--- Problem requirements ---
Copy verbatim the block of lines in the entries below whose first line contains "codziennego użytku. Dodatkową" and whose last line contains "zdejmowanie butów. Brak". Leave out all other lines.

**** Input data ****

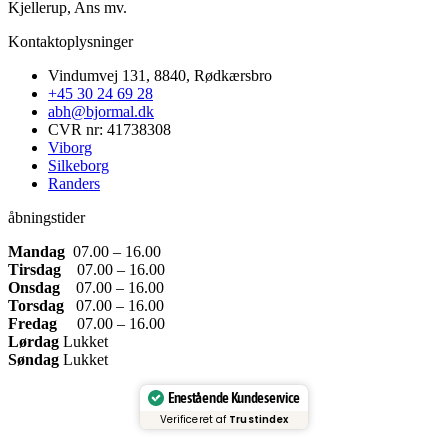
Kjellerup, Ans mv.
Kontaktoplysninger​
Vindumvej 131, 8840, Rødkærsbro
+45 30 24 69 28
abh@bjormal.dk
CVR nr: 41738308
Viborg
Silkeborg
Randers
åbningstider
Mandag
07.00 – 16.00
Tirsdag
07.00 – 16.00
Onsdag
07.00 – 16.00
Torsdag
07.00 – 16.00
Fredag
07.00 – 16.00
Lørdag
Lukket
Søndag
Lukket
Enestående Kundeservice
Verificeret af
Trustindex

****
**** Input data ****

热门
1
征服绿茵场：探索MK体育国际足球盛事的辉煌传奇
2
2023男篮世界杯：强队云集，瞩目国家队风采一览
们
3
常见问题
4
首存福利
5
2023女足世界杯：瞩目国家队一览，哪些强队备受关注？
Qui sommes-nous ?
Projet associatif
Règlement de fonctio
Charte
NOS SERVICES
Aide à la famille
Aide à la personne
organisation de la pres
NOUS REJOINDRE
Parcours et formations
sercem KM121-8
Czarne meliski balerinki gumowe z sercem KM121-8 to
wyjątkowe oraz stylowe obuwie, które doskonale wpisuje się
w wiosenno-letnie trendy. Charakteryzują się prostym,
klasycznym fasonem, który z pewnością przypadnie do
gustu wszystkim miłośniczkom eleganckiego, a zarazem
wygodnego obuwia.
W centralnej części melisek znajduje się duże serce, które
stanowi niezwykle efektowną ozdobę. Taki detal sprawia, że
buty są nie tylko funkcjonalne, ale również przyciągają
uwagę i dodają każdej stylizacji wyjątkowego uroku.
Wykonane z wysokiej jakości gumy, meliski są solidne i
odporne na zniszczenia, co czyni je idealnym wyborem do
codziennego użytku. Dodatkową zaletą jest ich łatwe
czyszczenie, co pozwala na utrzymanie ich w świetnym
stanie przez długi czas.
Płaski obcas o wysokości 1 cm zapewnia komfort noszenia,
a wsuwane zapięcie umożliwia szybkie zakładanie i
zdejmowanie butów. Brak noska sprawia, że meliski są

****

--- Reply to the exercise ---
codziennego użytku. Dodatkową zaletą jest ich łatwe
czyszczenie, co pozwala na utrzymanie ich w świetnym
stanie przez długi czas.
Płaski obcas o wysokości 1 cm zapewnia komfort noszenia,
a wsuwane zapięcie umożliwia szybkie zakładanie i
zdejmowanie butów. Brak noska sprawia, że meliski są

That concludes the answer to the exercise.